Curved Braced Mast Arm Manhattan Bridge

The post war era, however, viewed elaborateness and untidy and old fashioned, not to mention expensive to maintain, as cast iron products tended to corrode easily. The forward oriented jet age demanded more modern looking street ware, and the precursor for this movement within New York City were the hexagonal shafted steel standards, fitted with these uplift style curved mast arms, which required stiffening braces beneath them. By the 1960s, most small towns had such poles, with varying lengths of mast arm, lining their main business streets. Within New York City, they first appeared as replacements for decayed cast irons, or road kills that were knocked down. By the end of the 1950s, however, after only a few years of proliferation, even these post war neophytes were getting edged out by more state of the art elliptical mast arms that required no bracing. By the late 1960s, the curved brace masts had already become a rarity within New York City, almost as much as the cast irons so many of them had replaced just a decade earlier. Maintenance costs are everything in the street lighting world.

Heavy indeed was the crown on the head of the Cuplight. Even the fact that the basic model was capable of employing mercury vapor fluorescent bulbs, such as the last ones installed on early 1960s highways did, and many on Long Island still do to this day, New York City went on an extermination blitz throughout the 1960s, eradicating the Cups in favor of mercury vapor cobra head fixtures.

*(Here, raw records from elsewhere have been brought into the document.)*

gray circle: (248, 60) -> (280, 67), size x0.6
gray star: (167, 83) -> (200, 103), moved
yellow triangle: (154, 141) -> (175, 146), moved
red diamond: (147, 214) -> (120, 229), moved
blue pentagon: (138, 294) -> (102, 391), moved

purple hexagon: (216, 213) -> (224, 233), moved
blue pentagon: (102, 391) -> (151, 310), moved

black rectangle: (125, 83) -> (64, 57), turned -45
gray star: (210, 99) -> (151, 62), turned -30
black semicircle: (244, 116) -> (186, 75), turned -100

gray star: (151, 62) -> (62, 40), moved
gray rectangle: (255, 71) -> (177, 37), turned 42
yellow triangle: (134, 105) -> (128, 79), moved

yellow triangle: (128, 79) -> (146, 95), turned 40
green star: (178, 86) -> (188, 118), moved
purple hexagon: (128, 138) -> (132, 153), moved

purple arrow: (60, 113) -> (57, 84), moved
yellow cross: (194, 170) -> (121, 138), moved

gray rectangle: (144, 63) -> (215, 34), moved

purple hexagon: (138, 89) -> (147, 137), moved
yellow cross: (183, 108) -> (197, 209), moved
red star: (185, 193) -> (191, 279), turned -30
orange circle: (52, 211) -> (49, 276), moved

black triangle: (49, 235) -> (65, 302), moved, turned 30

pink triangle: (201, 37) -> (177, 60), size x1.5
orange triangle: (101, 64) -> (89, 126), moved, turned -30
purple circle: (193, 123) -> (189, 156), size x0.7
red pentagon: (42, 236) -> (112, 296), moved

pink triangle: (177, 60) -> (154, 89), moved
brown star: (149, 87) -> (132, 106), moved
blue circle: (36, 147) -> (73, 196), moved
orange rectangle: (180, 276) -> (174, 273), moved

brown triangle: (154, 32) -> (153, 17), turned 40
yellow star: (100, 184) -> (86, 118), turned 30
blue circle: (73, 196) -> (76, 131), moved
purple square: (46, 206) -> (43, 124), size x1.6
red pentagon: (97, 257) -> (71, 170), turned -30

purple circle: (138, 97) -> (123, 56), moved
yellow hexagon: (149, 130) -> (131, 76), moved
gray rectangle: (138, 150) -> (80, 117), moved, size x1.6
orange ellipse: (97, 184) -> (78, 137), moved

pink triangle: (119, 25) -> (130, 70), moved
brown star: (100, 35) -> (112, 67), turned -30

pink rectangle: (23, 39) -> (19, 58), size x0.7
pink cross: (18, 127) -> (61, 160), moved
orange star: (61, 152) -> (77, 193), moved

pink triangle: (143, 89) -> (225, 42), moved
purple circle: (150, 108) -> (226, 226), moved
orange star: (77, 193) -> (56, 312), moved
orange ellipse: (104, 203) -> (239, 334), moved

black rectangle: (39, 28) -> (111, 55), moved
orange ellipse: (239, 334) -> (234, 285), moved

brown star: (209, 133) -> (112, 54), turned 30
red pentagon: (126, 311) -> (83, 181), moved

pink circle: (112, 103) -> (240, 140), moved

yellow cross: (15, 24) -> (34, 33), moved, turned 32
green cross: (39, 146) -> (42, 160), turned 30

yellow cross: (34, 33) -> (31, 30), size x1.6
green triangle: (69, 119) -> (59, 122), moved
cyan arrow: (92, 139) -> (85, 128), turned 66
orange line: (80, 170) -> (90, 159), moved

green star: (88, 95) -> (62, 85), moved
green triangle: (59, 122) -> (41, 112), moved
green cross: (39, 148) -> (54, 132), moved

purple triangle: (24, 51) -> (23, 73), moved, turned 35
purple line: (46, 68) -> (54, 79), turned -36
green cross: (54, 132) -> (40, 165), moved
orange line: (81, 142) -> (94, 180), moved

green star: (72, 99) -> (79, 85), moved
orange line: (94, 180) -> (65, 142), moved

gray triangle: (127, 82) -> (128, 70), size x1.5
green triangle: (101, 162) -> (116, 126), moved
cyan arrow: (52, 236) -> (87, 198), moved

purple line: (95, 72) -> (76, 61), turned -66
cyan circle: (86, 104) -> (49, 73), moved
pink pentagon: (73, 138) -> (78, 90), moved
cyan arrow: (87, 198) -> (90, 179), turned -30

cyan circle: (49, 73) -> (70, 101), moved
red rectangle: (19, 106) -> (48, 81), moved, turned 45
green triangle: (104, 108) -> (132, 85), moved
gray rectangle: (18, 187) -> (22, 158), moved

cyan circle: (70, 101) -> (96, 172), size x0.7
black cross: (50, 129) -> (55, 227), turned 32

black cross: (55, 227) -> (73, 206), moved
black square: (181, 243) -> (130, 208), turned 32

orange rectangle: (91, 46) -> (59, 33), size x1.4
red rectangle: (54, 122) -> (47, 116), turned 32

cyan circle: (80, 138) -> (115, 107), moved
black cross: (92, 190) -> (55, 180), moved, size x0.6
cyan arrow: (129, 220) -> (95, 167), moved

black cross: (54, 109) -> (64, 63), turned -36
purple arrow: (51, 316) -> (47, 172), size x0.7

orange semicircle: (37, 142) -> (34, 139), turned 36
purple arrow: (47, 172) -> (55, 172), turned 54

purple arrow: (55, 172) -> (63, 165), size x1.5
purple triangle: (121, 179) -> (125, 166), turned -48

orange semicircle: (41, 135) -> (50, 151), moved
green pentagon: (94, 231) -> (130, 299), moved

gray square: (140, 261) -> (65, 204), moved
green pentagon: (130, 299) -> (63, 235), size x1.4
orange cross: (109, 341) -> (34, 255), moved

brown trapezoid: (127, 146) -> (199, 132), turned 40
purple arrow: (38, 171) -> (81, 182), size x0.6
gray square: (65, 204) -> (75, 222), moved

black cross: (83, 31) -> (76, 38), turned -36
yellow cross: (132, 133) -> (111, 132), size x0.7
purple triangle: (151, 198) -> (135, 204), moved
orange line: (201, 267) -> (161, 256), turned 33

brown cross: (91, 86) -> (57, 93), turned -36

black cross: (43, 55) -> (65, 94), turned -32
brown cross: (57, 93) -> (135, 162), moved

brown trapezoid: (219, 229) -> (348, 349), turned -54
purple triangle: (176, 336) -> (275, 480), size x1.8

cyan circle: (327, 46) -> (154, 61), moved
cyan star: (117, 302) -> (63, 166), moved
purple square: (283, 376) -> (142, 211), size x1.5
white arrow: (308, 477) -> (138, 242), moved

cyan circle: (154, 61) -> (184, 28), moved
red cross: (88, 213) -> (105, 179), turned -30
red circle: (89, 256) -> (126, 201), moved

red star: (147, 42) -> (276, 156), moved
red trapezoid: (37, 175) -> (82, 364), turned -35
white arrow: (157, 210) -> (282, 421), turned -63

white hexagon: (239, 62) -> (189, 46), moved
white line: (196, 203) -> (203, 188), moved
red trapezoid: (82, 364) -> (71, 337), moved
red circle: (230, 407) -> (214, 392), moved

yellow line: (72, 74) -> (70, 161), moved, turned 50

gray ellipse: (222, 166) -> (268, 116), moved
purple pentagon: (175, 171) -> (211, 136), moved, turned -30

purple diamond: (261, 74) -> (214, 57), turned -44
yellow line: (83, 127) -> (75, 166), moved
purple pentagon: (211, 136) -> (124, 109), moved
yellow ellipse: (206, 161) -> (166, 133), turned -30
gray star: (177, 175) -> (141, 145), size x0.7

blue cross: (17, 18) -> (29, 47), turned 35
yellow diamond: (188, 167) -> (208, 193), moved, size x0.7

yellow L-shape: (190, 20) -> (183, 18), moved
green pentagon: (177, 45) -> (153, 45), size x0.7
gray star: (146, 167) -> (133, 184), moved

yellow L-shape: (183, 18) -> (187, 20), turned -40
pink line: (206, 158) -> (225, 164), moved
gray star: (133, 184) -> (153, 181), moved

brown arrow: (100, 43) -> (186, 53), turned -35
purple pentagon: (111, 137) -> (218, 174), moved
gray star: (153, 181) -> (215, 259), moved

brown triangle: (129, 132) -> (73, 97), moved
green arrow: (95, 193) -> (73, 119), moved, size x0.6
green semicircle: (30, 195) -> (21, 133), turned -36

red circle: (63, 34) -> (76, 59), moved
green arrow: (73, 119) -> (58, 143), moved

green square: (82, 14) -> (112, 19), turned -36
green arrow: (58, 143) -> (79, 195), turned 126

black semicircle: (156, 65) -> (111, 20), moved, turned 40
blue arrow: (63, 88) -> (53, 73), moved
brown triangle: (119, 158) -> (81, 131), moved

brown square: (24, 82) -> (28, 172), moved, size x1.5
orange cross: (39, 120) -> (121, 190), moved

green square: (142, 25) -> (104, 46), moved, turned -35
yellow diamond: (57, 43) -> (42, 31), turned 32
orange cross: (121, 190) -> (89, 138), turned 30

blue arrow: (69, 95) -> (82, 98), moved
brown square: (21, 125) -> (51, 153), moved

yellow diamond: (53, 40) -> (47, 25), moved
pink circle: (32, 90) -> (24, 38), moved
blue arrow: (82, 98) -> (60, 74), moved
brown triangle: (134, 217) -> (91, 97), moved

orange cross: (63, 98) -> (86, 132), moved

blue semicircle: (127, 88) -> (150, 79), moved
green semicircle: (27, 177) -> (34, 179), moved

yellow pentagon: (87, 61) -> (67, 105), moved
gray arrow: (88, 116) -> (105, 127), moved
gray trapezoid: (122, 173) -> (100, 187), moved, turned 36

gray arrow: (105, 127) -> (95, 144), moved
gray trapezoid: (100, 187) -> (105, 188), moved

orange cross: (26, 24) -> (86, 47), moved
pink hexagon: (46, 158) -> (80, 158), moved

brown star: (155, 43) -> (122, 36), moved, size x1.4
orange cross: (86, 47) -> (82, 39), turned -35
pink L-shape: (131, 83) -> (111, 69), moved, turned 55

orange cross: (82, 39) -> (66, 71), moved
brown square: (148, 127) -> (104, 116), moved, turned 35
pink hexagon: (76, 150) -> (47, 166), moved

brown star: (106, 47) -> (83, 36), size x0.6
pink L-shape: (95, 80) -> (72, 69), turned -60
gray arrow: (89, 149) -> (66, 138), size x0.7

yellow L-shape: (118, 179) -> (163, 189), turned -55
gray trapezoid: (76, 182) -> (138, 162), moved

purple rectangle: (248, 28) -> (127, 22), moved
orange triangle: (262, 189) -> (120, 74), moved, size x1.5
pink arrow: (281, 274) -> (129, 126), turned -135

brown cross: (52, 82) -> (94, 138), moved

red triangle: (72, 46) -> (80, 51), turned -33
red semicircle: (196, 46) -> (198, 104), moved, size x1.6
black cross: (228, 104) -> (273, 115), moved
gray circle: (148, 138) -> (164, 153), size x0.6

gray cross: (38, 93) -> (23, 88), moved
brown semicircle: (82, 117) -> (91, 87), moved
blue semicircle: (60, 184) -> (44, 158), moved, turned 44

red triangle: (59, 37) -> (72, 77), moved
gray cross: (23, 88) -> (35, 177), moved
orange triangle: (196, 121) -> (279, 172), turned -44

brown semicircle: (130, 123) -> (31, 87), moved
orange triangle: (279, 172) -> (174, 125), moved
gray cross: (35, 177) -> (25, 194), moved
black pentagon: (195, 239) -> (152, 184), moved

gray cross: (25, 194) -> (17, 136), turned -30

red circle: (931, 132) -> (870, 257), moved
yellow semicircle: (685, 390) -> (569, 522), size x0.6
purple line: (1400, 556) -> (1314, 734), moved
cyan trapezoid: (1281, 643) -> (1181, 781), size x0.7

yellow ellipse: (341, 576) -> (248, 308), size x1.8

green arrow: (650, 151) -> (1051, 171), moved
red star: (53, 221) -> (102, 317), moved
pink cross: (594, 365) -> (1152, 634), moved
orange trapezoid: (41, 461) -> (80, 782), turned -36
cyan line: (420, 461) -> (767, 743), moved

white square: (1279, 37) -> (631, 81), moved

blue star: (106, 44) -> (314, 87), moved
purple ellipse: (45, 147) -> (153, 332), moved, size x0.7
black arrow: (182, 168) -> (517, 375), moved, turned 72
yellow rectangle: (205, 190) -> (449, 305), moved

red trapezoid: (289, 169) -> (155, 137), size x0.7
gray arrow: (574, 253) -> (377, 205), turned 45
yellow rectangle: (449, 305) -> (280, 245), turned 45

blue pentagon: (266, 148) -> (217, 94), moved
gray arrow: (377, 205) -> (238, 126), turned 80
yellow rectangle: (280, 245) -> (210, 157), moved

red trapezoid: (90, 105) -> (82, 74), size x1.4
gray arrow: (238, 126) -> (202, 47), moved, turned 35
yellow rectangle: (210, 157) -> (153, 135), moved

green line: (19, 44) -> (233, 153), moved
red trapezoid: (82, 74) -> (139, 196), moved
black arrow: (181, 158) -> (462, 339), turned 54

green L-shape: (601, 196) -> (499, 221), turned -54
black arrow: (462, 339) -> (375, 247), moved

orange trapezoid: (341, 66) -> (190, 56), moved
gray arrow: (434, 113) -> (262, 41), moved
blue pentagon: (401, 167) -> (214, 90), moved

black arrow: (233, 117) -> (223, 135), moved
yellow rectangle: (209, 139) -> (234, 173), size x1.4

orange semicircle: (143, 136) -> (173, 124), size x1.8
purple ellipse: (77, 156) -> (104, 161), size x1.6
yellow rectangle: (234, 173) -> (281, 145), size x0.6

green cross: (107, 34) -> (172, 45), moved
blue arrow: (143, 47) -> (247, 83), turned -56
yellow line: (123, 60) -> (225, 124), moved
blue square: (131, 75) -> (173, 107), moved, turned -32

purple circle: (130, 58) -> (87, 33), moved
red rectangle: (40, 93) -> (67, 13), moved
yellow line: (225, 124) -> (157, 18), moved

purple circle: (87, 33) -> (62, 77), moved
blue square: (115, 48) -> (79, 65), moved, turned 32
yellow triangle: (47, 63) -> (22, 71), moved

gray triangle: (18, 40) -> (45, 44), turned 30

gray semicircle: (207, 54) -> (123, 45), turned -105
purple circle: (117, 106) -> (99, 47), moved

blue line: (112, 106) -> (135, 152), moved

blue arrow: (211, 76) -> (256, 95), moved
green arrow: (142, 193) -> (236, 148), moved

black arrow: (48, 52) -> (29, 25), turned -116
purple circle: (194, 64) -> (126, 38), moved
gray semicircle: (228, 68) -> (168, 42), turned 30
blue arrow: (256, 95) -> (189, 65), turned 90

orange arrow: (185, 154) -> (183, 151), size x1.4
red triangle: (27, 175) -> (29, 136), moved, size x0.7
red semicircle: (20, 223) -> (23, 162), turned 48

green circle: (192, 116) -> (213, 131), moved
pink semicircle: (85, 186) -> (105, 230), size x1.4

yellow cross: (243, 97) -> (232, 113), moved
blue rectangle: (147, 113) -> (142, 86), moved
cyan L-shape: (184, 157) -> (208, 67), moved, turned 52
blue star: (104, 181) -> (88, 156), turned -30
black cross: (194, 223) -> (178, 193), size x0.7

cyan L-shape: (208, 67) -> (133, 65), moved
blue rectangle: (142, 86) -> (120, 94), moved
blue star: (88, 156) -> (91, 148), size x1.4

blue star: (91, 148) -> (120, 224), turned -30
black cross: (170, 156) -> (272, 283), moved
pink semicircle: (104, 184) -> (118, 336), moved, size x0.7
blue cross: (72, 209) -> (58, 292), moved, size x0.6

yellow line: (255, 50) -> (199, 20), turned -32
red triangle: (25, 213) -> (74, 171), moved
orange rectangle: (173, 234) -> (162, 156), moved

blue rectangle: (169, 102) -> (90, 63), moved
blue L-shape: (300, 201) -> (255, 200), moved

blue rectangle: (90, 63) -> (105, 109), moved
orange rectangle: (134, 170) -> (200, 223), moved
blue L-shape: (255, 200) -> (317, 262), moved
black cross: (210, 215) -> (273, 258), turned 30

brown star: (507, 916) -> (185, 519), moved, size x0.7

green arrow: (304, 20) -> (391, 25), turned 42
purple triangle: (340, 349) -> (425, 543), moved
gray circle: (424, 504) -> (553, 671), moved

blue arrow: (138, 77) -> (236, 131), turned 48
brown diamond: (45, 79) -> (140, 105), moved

And yes, the first generation cobra heads didn't enjoy their crown too long either, as sodium vapor cobras tossed them out wholesale in the early 1970s. Thus, on and on the endless tax dollars fly out the door as New York City quickly turns fickle on its latest street lighting fixtures.
The Cuplight remains my favorite street light fixture, probably because they adorned the street I grew up on until I reached Kindergarten.
Dig the boxy 1970s vintage cars parked along the side of the colonnade. I believe the brown car in front was a late 1970s Chrysler, from their worst crisis ridden era, just before Lee Iacocca delayed their eventual demise by over a decade by bringing out the mini van and the mechanically challenged K cars. The colonnade adorning the Manhattan Bridge Chinatown terminus is arguably much more elegant than the bridge. The lamp post has, or had, a sign warning someone not to do something. Wonder if it was warning against parking over there. Were all these cars towed away after I left?